__What you are asked to do__:
Copy out each line in the listing below where the word "Kombination" appears.

__Data under study__:
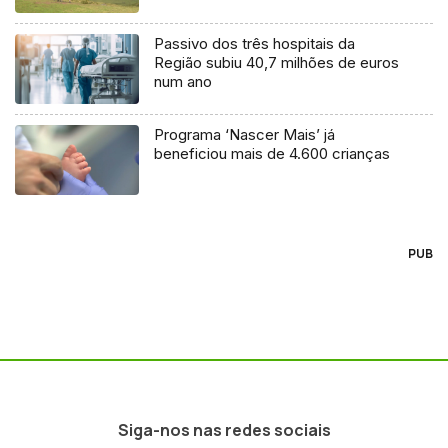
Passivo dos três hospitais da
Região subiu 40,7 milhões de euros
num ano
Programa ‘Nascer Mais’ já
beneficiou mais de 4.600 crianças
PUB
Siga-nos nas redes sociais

==

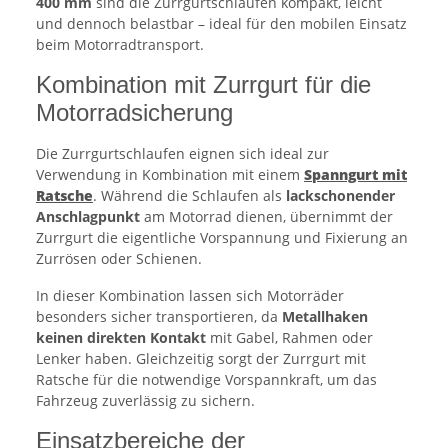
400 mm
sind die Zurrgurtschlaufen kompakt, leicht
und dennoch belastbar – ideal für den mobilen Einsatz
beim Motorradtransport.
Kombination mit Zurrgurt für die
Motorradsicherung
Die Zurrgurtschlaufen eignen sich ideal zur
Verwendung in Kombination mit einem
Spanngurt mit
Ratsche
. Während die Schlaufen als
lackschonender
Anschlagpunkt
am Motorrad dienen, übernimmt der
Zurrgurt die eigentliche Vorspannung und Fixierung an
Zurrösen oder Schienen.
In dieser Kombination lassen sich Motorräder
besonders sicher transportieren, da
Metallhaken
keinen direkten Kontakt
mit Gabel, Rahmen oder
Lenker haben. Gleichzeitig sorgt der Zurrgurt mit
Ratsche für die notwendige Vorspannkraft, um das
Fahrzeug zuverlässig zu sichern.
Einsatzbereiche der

__Completed exercise__:
Kombination mit Zurrgurt für die
Verwendung in Kombination mit einem
In dieser Kombination lassen sich Motorräder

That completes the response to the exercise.